S.Res. 451 (111th): A resolution expressing support for designation of a “Welcome Home Vietnam Veterans Day”.

111th Congress, 2009–2010. Text as of Mar 19, 2010 (Resolution Agreed to).

Status & Summary | PDF | Source: GPO

III

111th CONGRESS

2d Session

S. RES. 451

IN THE SENATE OF THE UNITED STATES

March 11, 2010

(for himself, Mr. Inhofe, Mr. Brown of Massachusetts, Ms. Murkowski, Mr. Johanns, Mr. Begich, Mr. Cochran, Mr. LeMieux, Mrs. Shaheen, Mr. Tester, and Mr. Wicker) submitted the following resolution; which was referred to the Committee on Veterans' Affairs

March 19, 2010

Committee discharged; considered and agreed to

RESOLUTION

Expressing support for designation of a Welcome Home Vietnam Veterans Day.
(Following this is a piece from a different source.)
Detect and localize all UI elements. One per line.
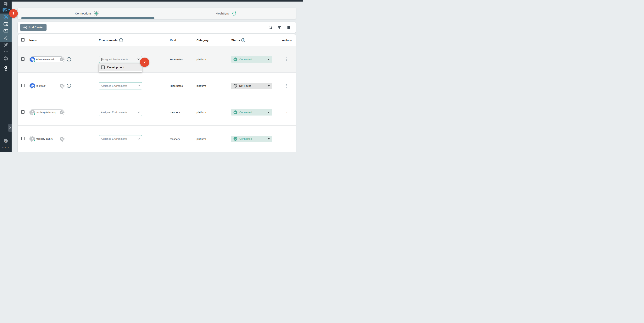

Whereas the Vietnam War was fought in the Republic of South Vietnam from 1961 to 1975, and involved North Vietnamese regular forces and Viet Cong guerrilla forces in armed conflict with United States Armed Forces and the Army of the Republic of Vietnam;

Whereas the United States Armed Forces became involved in Vietnam because the United States Government wanted to provide direct military support to the Government of South Vietnam to defend itself against the growing Communist threat from North Vietnam;

Whereas members of the United States Armed Forces began serving in an advisory role to the Government of the Republic of South Vietnam in 1961;

Whereas, as a result of the Gulf of Tonkin incidents on August 2 and 4, 1964, Congress overwhelmingly passed the Gulf of Tonkin Resolution (Public Law 88–408), on August 7, 1964, which provided the authority to the President of the United States to prosecute the war against North Vietnam;

Whereas, in 1965, United States Armed Forces ground combat units arrived in Vietnam;

Whereas, by the end of 1965, there were 80,000 United States troops in Vietnam, and by 1969, a peak of approximately 543,000 troops was reached;

Whereas, on January 27, 1973, the Treaty of Paris was signed, which required the release of all United States prisoners-of-war held in North Vietnam and the withdrawal of all United States Armed Forces from South Vietnam;

Whereas, on March 30, 1973, the United States Armed Forces completed the withdrawal of combat units and combat support units from South Vietnam;

Whereas, on April 30, 1975, North Vietnamese regular forces captured Saigon, the capitol of South Vietnam, effectively placing South Vietnam under Communist control;

Whereas more than 58,000 members of the United States Armed Forces lost their lives in Vietnam and more than 300,000 members of the Armed Forces were wounded;

Whereas, in 1982, the Vietnam Veterans Memorial was dedicated in the District of Columbia to commemorate those members of the United States Armed Forces who died or were declared missing-in-action in Vietnam;

Whereas the Vietnam War was an extremely divisive issue among the people of the United States and a conflict that caused a generation of veterans to wait too long for the United States public to acknowledge and honor the efforts and services of such veterans;

Whereas members of the United States Armed Forces who served bravely and faithfully for the United States during the Vietnam War were often wrongly criticized for the policy decisions made by 4 presidential administrations in the United States;

Whereas the establishment of a Welcome Home Vietnam Veterans Day would be an appropriate way to honor those members of the United States Armed Forces who served in South Vietnam and throughout Southeast Asia during the Vietnam War; and

Whereas March 30, 2010, would be an appropriate day to establish as Welcome Home Vietnam Veterans Day: Now, therefore, be it

That the Senate—

(1)

honors and recognizes the contributions of veterans who served in the United States Armed Forces in Vietnam during war and during peace;

(2)

encourages States and local governments to also establish Welcome Home Vietnam Veterans Day; and

(3)

encourages the people of the United States to observe Welcome Home Vietnam Veterans Day with appropriate ceremonies and activities that—

(A)

provide the appreciation Vietnam War veterans deserve, but did not receive upon returning home from the war;

(B)

demonstrate the resolve that never again shall the Nation disregard and denigrate a generation of veterans;

(C)

promote awareness of the faithful service and contributions of such veterans during their military service as well as to their communities since returning home;

(D)

promote awareness of the importance of entire communities empowering veterans and the families of veterans to readjust to civilian life after military service; and

(E)

promote opportunities for such veterans to assist younger veterans returning from the wars in Iraq and Afghanistan in rehabilitation from wounds, both seen and unseen, and to support the reintegration of younger veterans into civilian life.